The Crystallographic Community

Nobel Prize in Chemistry 1985

Herbert A. Hauptman and Jerome Karle

for their outstanding achievements in the development of direct methods for the determination of crystal structures

[H. Hauptman][H. Hauptman and the King of Sweden]

Herbert A. Hauptman
Born New York City, 14 February 1917, died 23 October 2011

Hauptman obtained a BS degree in mathematics from the City College of New York (1937) and an MA in mathematics from Columbia University (1939). After the war he commenced a collaboration with Jerome Karle at the Naval Research Laboratory in Washington, D.C. (1947) and at the same time enrolled in the PhD program at the University of Maryland, tackling the phase problem of X-ray crystallography, his doctoral dissertation being entitled "An N-Dimensional Euclidean Algorithm". By 1954 he had received his PhD and he and Dr Karle had laid the foundations of the direct methods in X-ray crystallography. Their 1953 monograph, "Solution of the Phase Problem I. The Centrosymmetric Crystal", contains the main ideas, the most important of which was the introduction of probabilistic methods, in particular the joint probability distributions of several structure factors, as the essential tool for phase determination.
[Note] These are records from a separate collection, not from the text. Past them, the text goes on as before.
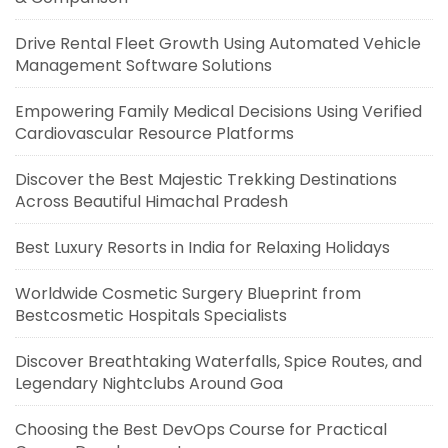
Drive Rental Fleet Growth Using Automated Vehicle
Management Software Solutions
Empowering Family Medical Decisions Using Verified
Cardiovascular Resource Platforms
Discover the Best Majestic Trekking Destinations
Across Beautiful Himachal Pradesh
Best Luxury Resorts in India for Relaxing Holidays
Worldwide Cosmetic Surgery Blueprint from
Bestcosmetic Hospitals Specialists
Discover Breathtaking Waterfalls, Spice Routes, and
Legendary Nightclubs Around Goa
Choosing the Best DevOps Course for Practical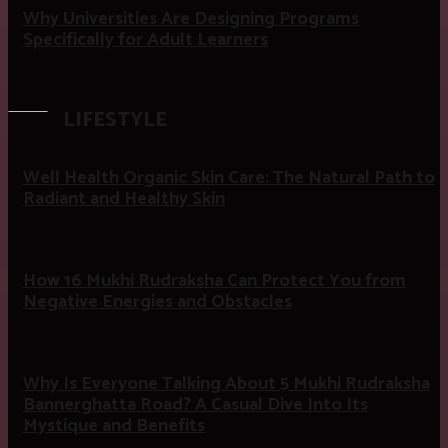
Why Universities Are Designing Programs
Specifically for Adult Learners
LIFESTYLE
Well Health Organic Skin Care: The Natural Path to
Radiant and Healthy Skin
How 16 Mukhi Rudraksha Can Protect You from
Negative Energies and Obstacles
Why Is Everyone Talking About 5 Mukhi Rudraksha
Bannerghatta Road? A Casual Dive Into Its
Mystique and Benefits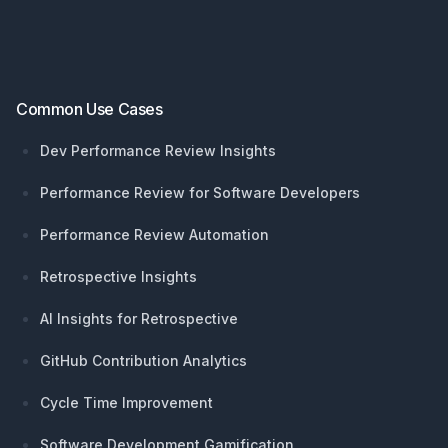
Common Use Cases
Dev Performance Review Insights
Performance Review for Software Developers
Performance Review Automation
Retrospective Insights
AI Insights for Retrospective
GitHub Contribution Analytics
Cycle Time Improvement
Software Development Gamification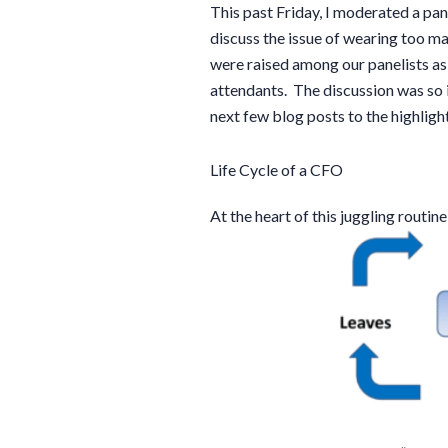
This past Friday, I moderated a pane
discuss the issue of wearing too ma
were raised among our panelists a
attendants. The discussion was so i
next few blog posts to the highligh
Life Cycle of a CFO
At the heart of this juggling routine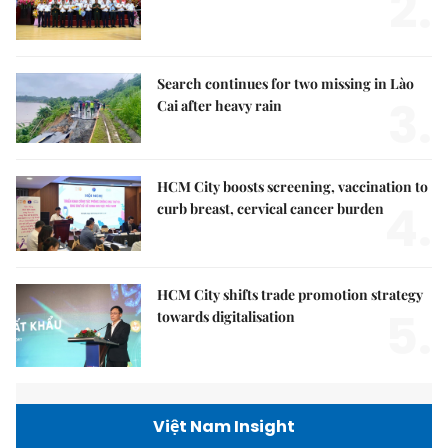
2.
Search continues for two missing in Lào
3.
Cai after heavy rain
HCM City boosts screening, vaccination to
4.
curb breast, cervical cancer burden
HCM City shifts trade promotion strategy
5.
towards digitalisation
Việt Nam Insight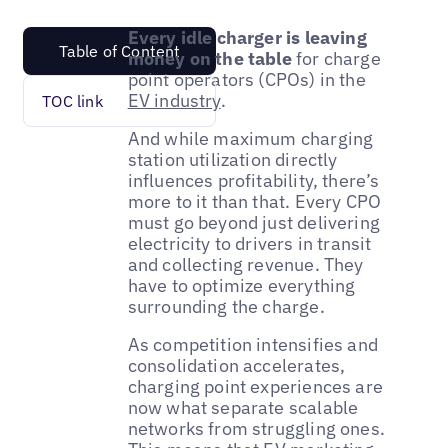
Every idle charger is leaving
Table of Content
money on the table
for charge
point operators (CPOs) in the
EV industry
.
TOC link
And while maximum charging
station utilization directly
influences profitability, there’s
more to it than that. Every CPO
must go beyond just delivering
electricity to drivers in transit
and collecting revenue. They
have to optimize everything
surrounding the charge.
As competition intensifies and
consolidation accelerates,
charging point experiences are
now what separate scalable
networks from struggling ones.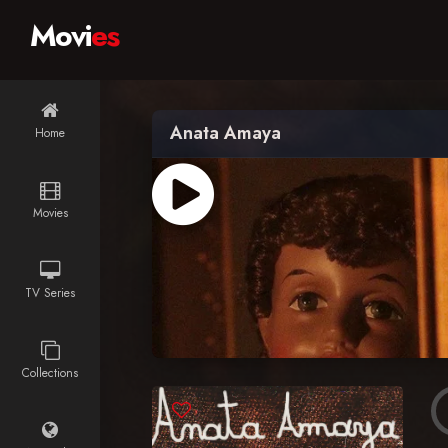
Movi
es
Anata Amaya
Home
Movies
TV Series
Collections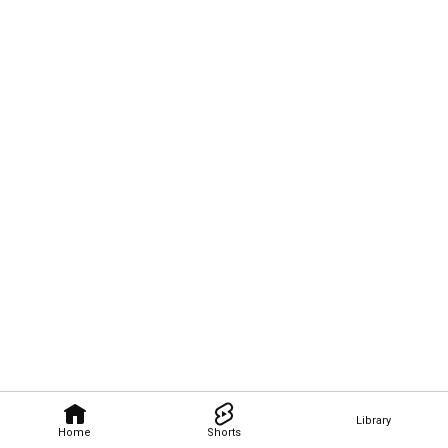
Library
Home
Shorts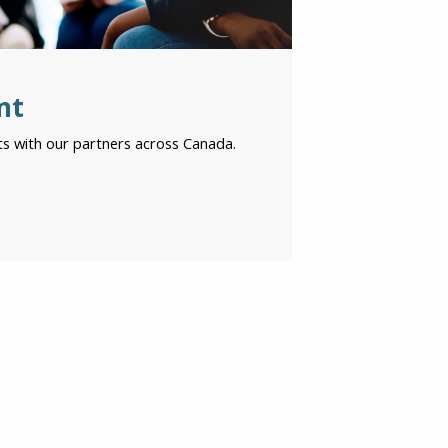
nt
s with our partners across Canada.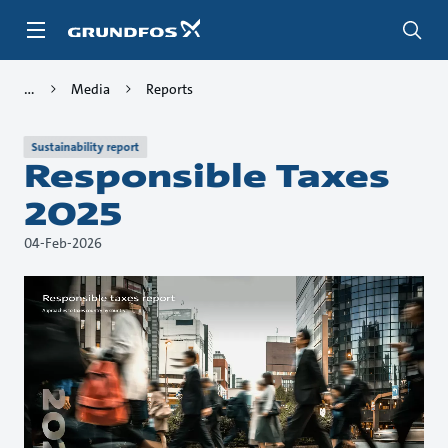
Skip
to
main
content
Media
Reports
Sustainability report
Responsible Taxes
2025
04-Feb-2026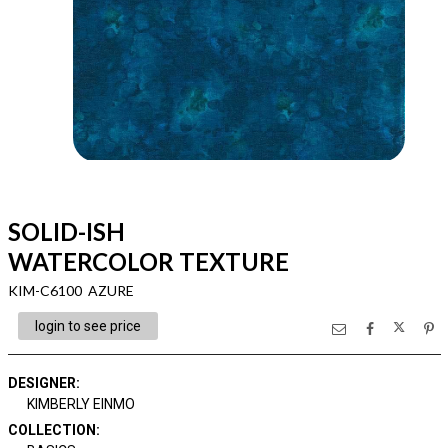
SOLID-ISH
WATERCOLOR TEXTURE
KIM-C6100 AZURE
login to see price
DESIGNER
:
KIMBERLY EINMO
COLLECTION
: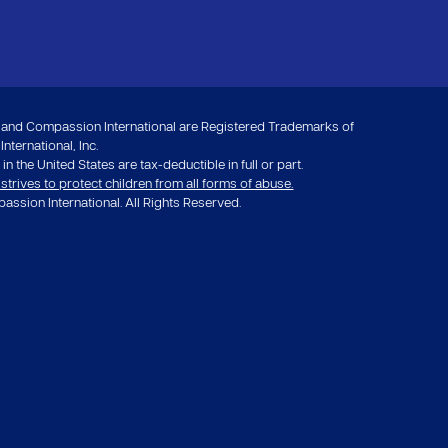
nd Compassion International are Registered Trademarks of
ternational, Inc.
in the United States are tax-deductible in full or part.
rives to protect children from all forms of abuse.
ssion International. All Rights Reserved.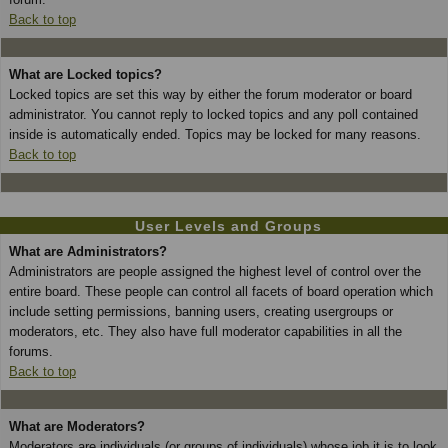
Back to top
What are Locked topics?
Locked topics are set this way by either the forum moderator or board
administrator. You cannot reply to locked topics and any poll contained
inside is automatically ended. Topics may be locked for many reasons.
Back to top
User Levels and Groups
What are Administrators?
Administrators are people assigned the highest level of control over the
entire board. These people can control all facets of board operation which
include setting permissions, banning users, creating usergroups or
moderators, etc. They also have full moderator capabilities in all the
forums.
Back to top
What are Moderators?
Moderators are individuals (or groups of individuals) whose job it is to look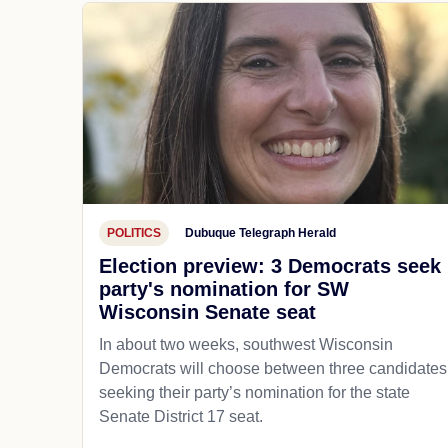
POLITICS
Dubuque Telegraph Herald
Election preview: 3 Democrats seek
party's nomination for SW
Wisconsin Senate seat
In about two weeks, southwest Wisconsin
Democrats will choose between three candidates
seeking their party’s nomination for the state
Senate District 17 seat.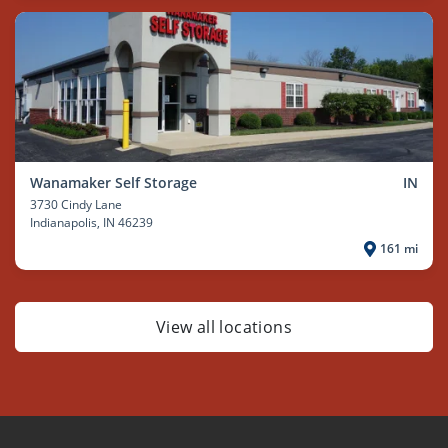
Wanamaker Self Storage
IN
3730 Cindy Lane
Indianapolis
, IN 46239
161 mi
View all locations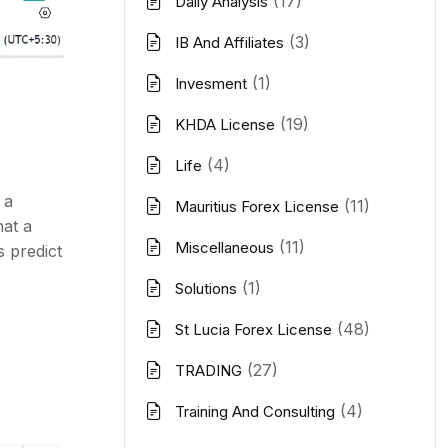
(17)
Daily Analysis
(3)
IB And Affiliates
(1)
Invesment
(19)
KHDA License
(4)
Life
 a
(11)
Mauritius Forex License
hat a
(11)
Miscellaneous
s predict
(1)
Solutions
(48)
St Lucia Forex License
(27)
TRADING
(4)
Training And Consulting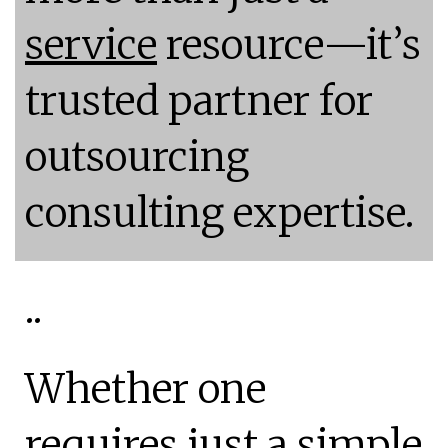
service
resource—it’s
trusted partner for
outsourcing
consulting expertise.
..
Whether one
requires just a simple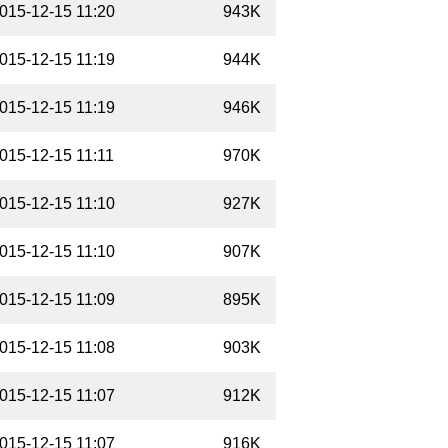
015-12-15 11:20
943K
015-12-15 11:19
944K
015-12-15 11:19
946K
015-12-15 11:11
970K
015-12-15 11:10
927K
015-12-15 11:10
907K
015-12-15 11:09
895K
015-12-15 11:08
903K
015-12-15 11:07
912K
015-12-15 11:07
916K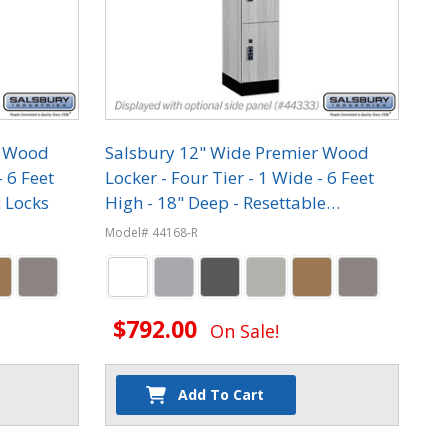
r Wood
Salsbury 12" Wide Premier Wood
- 6 Feet
Locker - Four Tier - 1 Wide - 6 Feet
c Locks
High - 18" Deep - Resettable
Combination Locks
Model# 44168-R
$792.00
On Sale!
Add To Cart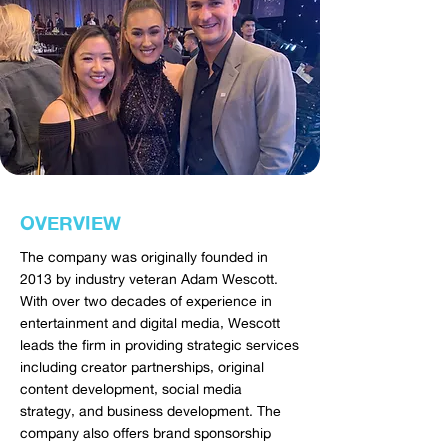
OVERVIEW
The company was originally founded in
2013 by industry veteran Adam Wescott.
With over two decades of experience in
entertainment and digital media, Wescott
leads the firm in providing strategic services
including creator partnerships, original
content development, social media
strategy, and business development. The
company also offers brand sponsorship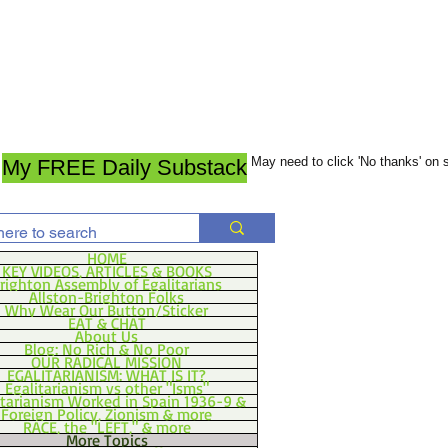
May need to click 'No thanks' on
My FREE Daily Substack
HOME
KEY VIDEOS, ARTICLES & BOOKS
righton Assembly of Egalitarians
Allston-Brighton Folks
Why Wear Our Button/Sticker
EAT & CHAT
About Us
Blog: No Rich & No Poor
OUR RADICAL MISSION
EGALITARIANISM: WHAT IS IT?
Egalitarianism vs other "Isms"
itarianism Worked in Spain 1936-9 &
Foreign Policy, Zionism & more
RACE, the "LEFT," & more
More Topics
In 1970 he joined the crystallographic group of the Medical Foundation of Buffalo, replacing Dr Dorita Norton as Research Director in 1972. During the early years of this period he formulated the neighborhood principle and extension concept, the latter independently proposed by Giacovazzo under the term "representation theory". These ideas laid the groundwork for the probabilistic theories of the higher order structure invariants and seminvariants which were further developed during the late 1970s by Hauptman and others. During the 1980s he initiated work on the problem of combining the traditional techniques of direct methods with isomorphous replacement and anomalous dispersion in an attempt to facilitate the solution of macromolecular crystal structures. This work continues to the present time. More recently he formulated the phase problem of X-ray crystallography as a minimal principle in the attempt to strengthen the existing direct methods techniques along with colleagues Charles Weeks, George DeTitta and others.

The Hauptman-Woodward Medical Institute has published an obituary.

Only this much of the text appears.